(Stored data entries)
-----
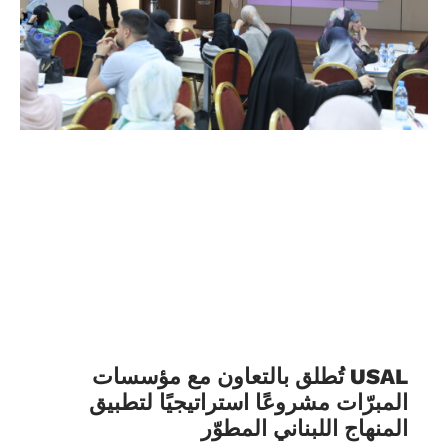
USAL تُطلق بالتعاون مع مؤسسات
المبرّات مشروعًا استراتيجيًا لتطبيق
المنهاج اللبناني المطوّر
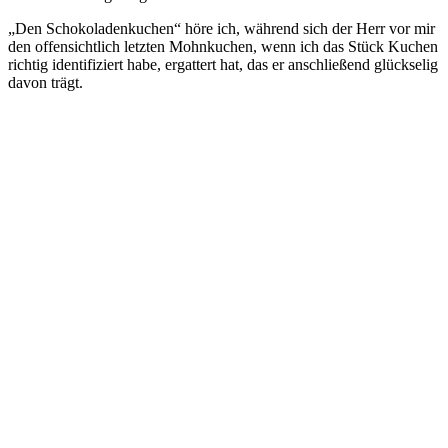
„Den Schokoladenkuchen“ höre ich, während sich der Herr vor mir
den offensichtlich letzten Mohnkuchen, wenn ich das Stück Kuchen
richtig identifiziert habe, ergattert hat, das er anschließend glückselig
davon trägt.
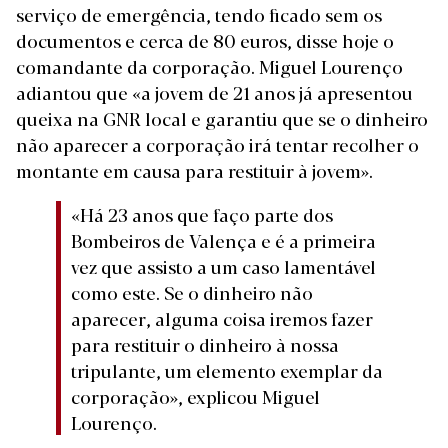
serviço de emergência, tendo ficado sem os
documentos e cerca de 80 euros, disse hoje o
comandante da corporação. Miguel Lourenço
adiantou que «a jovem de 21 anos já apresentou
queixa na GNR local e garantiu que se o dinheiro
não aparecer a corporação irá tentar recolher o
montante em causa para restituir à jovem».
«Há 23 anos que faço parte dos
Bombeiros de Valença e é a primeira
vez que assisto a um caso lamentável
como este. Se o dinheiro não
aparecer, alguma coisa iremos fazer
para restituir o dinheiro à nossa
tripulante, um elemento exemplar da
corporação», explicou Miguel
Lourenço.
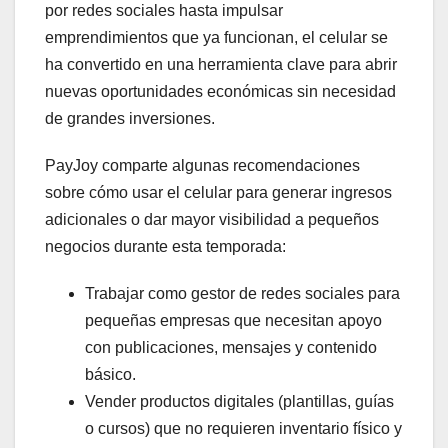
por redes sociales hasta impulsar
emprendimientos que ya funcionan, el celular se
ha convertido en una herramienta clave para abrir
nuevas oportunidades económicas sin necesidad
de grandes inversiones.
PayJoy comparte algunas recomendaciones
sobre cómo usar el celular para generar ingresos
adicionales o dar mayor visibilidad a pequeños
negocios durante esta temporada:
Trabajar como gestor de redes sociales para
pequeñas empresas que necesitan apoyo
con publicaciones, mensajes y contenido
básico.
Vender productos digitales (plantillas, guías
o cursos) que no requieren inventario físico y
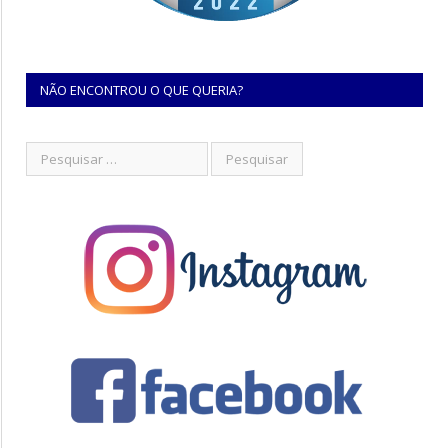
NÃO ENCONTROU O QUE QUERIA?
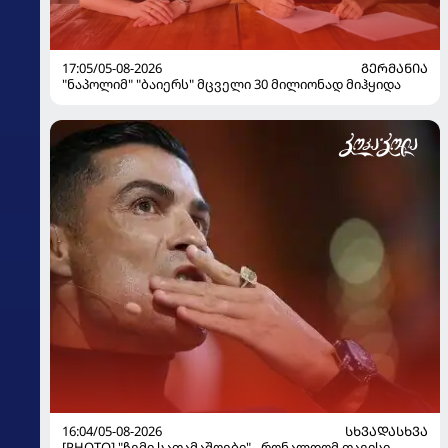
17:05/05-08-2026
ᲒᲔᲠᲛᲐᲜᲘᲐ
"ნაპოლიმ" "ბაიერს" მცველი 30 მილიონად მიჰყიდა
16:04/05-08-2026
ᲡᲮᲕᲐᲓᲐᲡᲮᲕᲐ
[PHOTO] "ჩემი სათამაშოები" - რონალდომ თავისი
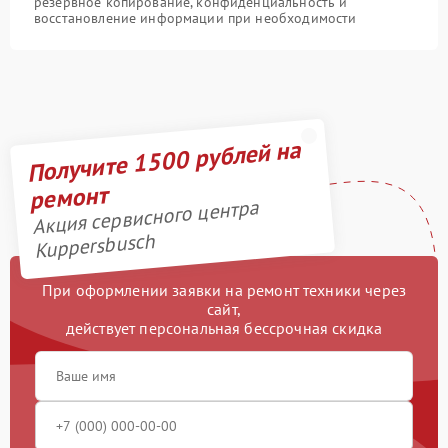
резервное копирование, конфиденциальность и
восстановление информации при необходимости
Получите 1500 рублей на
ремонт
Акция сервисного центра
Kuppersbusch
При оформлении заявки на ремонт техники через
сайт,
действует персональная бессрочная скидка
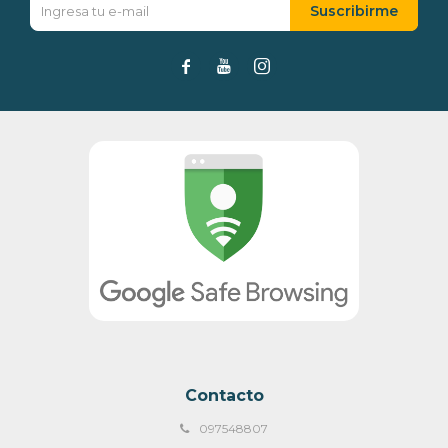
Suscribirme



Contacto
097548807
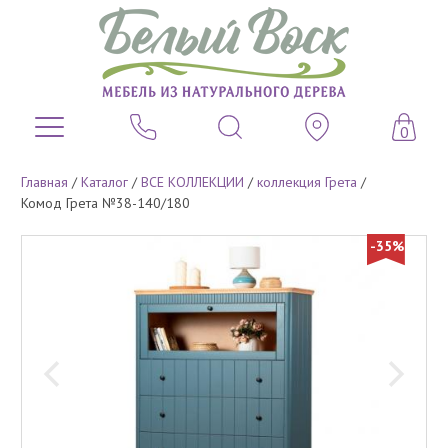
0
Главная
/
Каталог
/
ВСЕ КОЛЛЕКЦИИ
/
коллекция Грета
/
Комод Грета №38-140/180
-35%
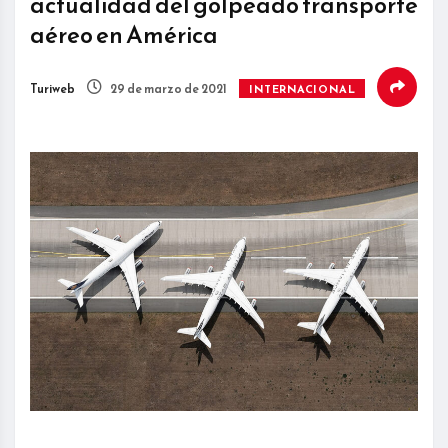
actualidad del golpeado transporte
aéreo en América
Turiweb
29 de marzo de 2021
INTERNACIONAL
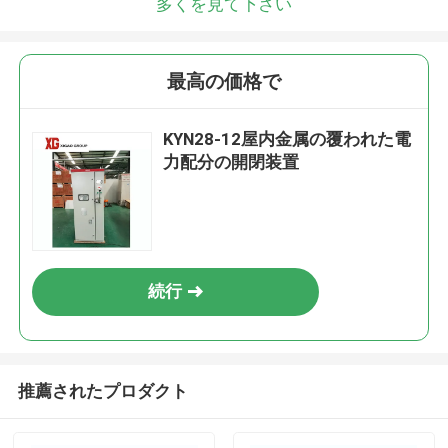
多くを見て下さい
最高の価格で
KYN28-12屋内金属の覆われた電
力配分の開閉装置
続行
推薦されたプロダクト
-----
**Your goal**
What is needed is an exact copy of every entry, minus the images.

**Result**
USAL تُطلق بالتعاون مع مؤسسات
المبرّات مشروعًا استراتيجيًا لتطبيق
المنهاج اللبناني المطوّر
„Den Schokoladenkuchen“ höre ich, während sich der Herr vor mir
den offensichtlich letzten Mohnkuchen, wenn ich das Stück Kuchen
richtig identifiziert habe, ergattert hat, das er anschließend glückselig
davon trägt.
serviço de emergência, tendo ficado sem os
documentos e cerca de 80 euros, disse hoje o
comandante da corporação. Miguel Lourenço
adiantou que «a jovem de 21 anos já apresentou
queixa na GNR local e garantiu que se o dinheiro
não aparecer a corporação irá tentar recolher o
montante em causa para restituir à jovem».
«Há 23 anos que faço parte dos
Bombeiros de Valença e é a primeira
vez que assisto a um caso lamentável
como este. Se o dinheiro não
aparecer, alguma coisa iremos fazer
para restituir o dinheiro à nossa
tripulante, um elemento exemplar da
corporação», explicou Miguel
Lourenço.
por redes sociales hasta impulsar
emprendimientos que ya funcionan, el celular se
ha convertido en una herramienta clave para abrir
nuevas oportunidades económicas sin necesidad
de grandes inversiones.
PayJoy comparte algunas recomendaciones
sobre cómo usar el celular para generar ingresos
adicionales o dar mayor visibilidad a pequeños
negocios durante esta temporada:
Trabajar como gestor de redes sociales para
pequeñas empresas que necesitan apoyo
con publicaciones, mensajes y contenido
básico.
Vender productos digitales (plantillas, guías
o cursos) que no requieren inventario físico y
NÃO ENCONTROU O QUE QUERIA?
17:05/05-08-2026
ᲒᲔᲠᲛᲐᲜᲘᲐ
"ნაპოლიმ" "ბაიერს" მცველი 30 მილიონად მიჰყიდა
16:04/05-08-2026
ᲡᲮᲕᲐᲓᲐᲡᲮᲕᲐ
[PHOTO] "ჩემი სათამაშოები" - რონალდომ თავისი
резервное копирование, конфиденциальность и
восстановление информации при необходимости
Получите 1500 рублей на
ремонт
Акция сервисного центра
Kuppersbusch
При оформлении заявки на ремонт техники через
сайт,
действует персональная бессрочная скидка
Suscribirme



Contacto
097548807
0
Главная
/
Каталог
/
ВСЕ КОЛЛЕКЦИИ
/
коллекция Грета
/
Комод Грета №38-140/180
-35%
actualidad del golpeado transporte
aéreo en América
Turiweb
29 de marzo de 2021
INTERNACIONAL
多くを見て下さい
最高の価格で
KYN28-12屋内金属の覆われた電
力配分の開閉装置
続行
推薦されたプロダクト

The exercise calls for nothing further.